Пути философии Востока и Запада — страница 19 из 24

ЛИЧНОСТЬ И СВОБОДА В ВОСТОЧНЫХ ТРАДИЦИЯХ(К КРИТИКЕ ЕВРОПОЦЕНТРИЗМА И ОРИЕНТАЛИЗМА)

В этой книге я предварительно рассмотрел два возможных пути обновления современной западной философии: освоение ею, притом не только в историко-философском отношении, незападных традиций философствования и исследование метафизики сознания с особым вниманием к философской рефлексии на характер и природу так называемых измененных состояний сознания, что могло бы сыграть важнейшую роль в развитии как метафизики и эпистемологии, так и культурологии и философии религии.

В заключении мне бы хотелось высказать некоторые соображения относительно вероятности обращения современной философии к освоению соответствующей проблематики.

Начнем с тех процессов в мире, которые могли бы препятствовать или способствовать сближению и взаимодействию культур и их философских традиций. И прежде всего речь, конечно, должна идти о пресловутой глобализации.

По-видимому, в обсуждении проблемы глобализации часто происходит элементарная подмена понятий. С одной стороны, говорится об объективном и, видимо, необратимом процессе, с другой – о стремлении Запада, прежде всего США, переделать мир в соответствии со своими удобством, интересами и представлениями о ценностях. Это существенно разные «глобализации», и они заслуживают совершенно различных оценок.

Объективная глобализация связана во многом с прогрессом информационных технологий. Сидя у себя дома и пользуясь Интернетом, любой человек может не только практически мгновенно связываться с любым человеком на планете, имеющим электронный адрес или номер ICQ, но и выполнять многие виды работы для работодателя, физически находящегося на другом конце света. Например, находясь в Петербурге, я могу работать по заказу издателя из Японии, каждый день посылая ему результаты своей работы. Другой аспект объективной глобализации – развитие транспорта. На самолете любой человек, купивший соответствующий билет, может в течение суток добраться до любой точки земного шара, имеющей аэропорт. Например, я за последние десять лет побывал в Китае (включая Гонконг и Тайвань), Франции, Германии, Индии (причем в ее удаленном гималайском регионе – Ладаке), Израиле, Австралии, Канаде, Японии и других странах.

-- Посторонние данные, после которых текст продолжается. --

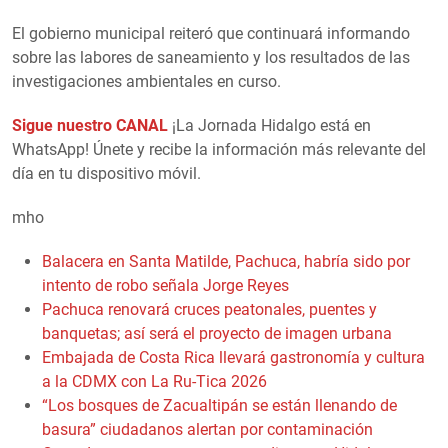
El gobierno municipal reiteró que continuará informando
sobre las labores de saneamiento y los resultados de las
investigaciones ambientales en curso.
Sigue nuestro CANAL
¡La Jornada Hidalgo está en
WhatsApp! Únete y recibe la información más relevante del
día en tu dispositivo móvil.
mho
Balacera en Santa Matilde, Pachuca, habría sido por
intento de robo señala Jorge Reyes
Pachuca renovará cruces peatonales, puentes y
banquetas; así será el proyecto de imagen urbana
Embajada de Costa Rica llevará gastronomía y cultura
a la CDMX con La Ru-Tica 2026
“Los bosques de Zacualtipán se están llenando de
basura” ciudadanos alertan por contaminación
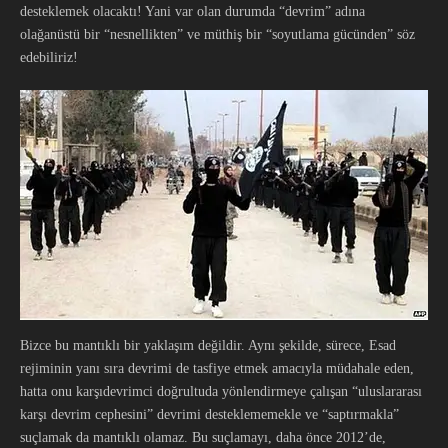
desteklemek olacaktı! Yani var olan durumda “devrim” adına
olağanüstü bir “nesnellikten” ve müthiş bir “soyutlama gücünden” söz
edebiliriz!
Bizce bu mantıklı bir yaklaşım değildir. Aynı şekilde, sürece, Esad
rejiminin yanı sıra devrimi de tasfiye etmek amacıyla müdahale eden,
hatta onu karşıdevrimci doğrultuda yönlendirmeye çalışan “uluslararası
karşı devrim cephesini” devrimi desteklememekle ve “saptırmakla”
suçlamak da mantıklı olamaz. Bu suçlamayı, daha önce 2012’de,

В XIX в. меня бы уже давно считали великим путешественником, а сейчас никто не смотрит на такие поездки как на нечто экстраординарное. Глобализацию такого типа бессмысленно воспевать и бессмысленно осуждать: она есть факт нашей жизни, нечто объективное и неотменяемое. Мир сократился и будет сокращаться и впредь. И эта глобализация Интернета и гражданской авиации создает огромные возможности для межкультурного взаимодействия и межкультурного диалога. То есть данный тип глобализации предполагает многополярность мира и реализуется в плюралистическом мире многообразия культур, цивилизаций, общественных и политических систем.

Совершенно другое – политико-экономическая глобализация, задача которой – сделать в конечном итоге весь мир одинаковым, единообразным и максимально удобным для десятка западных стран «золотого миллиарда» и (что еще важнее) – транснациональных корпораций. Эта глобализация в принципе враждебна диалогу культур, ибо таковой диалог предполагает единство при многообразии и vice versa, тогда как данная глобализация никакого многообразия не терпит и стремится всех подстричь под одну гребенку, что вряд ли приемлемо для большинства человечества, даже если ее заворачивают в красивую упаковку с лейблами «свобода», «демократия», «рыночная экономика» и (самое лукавое) «общечеловеческие ценности», роль которых выполняют ценности западной цивилизации Нового времени или они вообще искусственно конструируются для употребления за пределами стран Западной Европы и Северной Америки.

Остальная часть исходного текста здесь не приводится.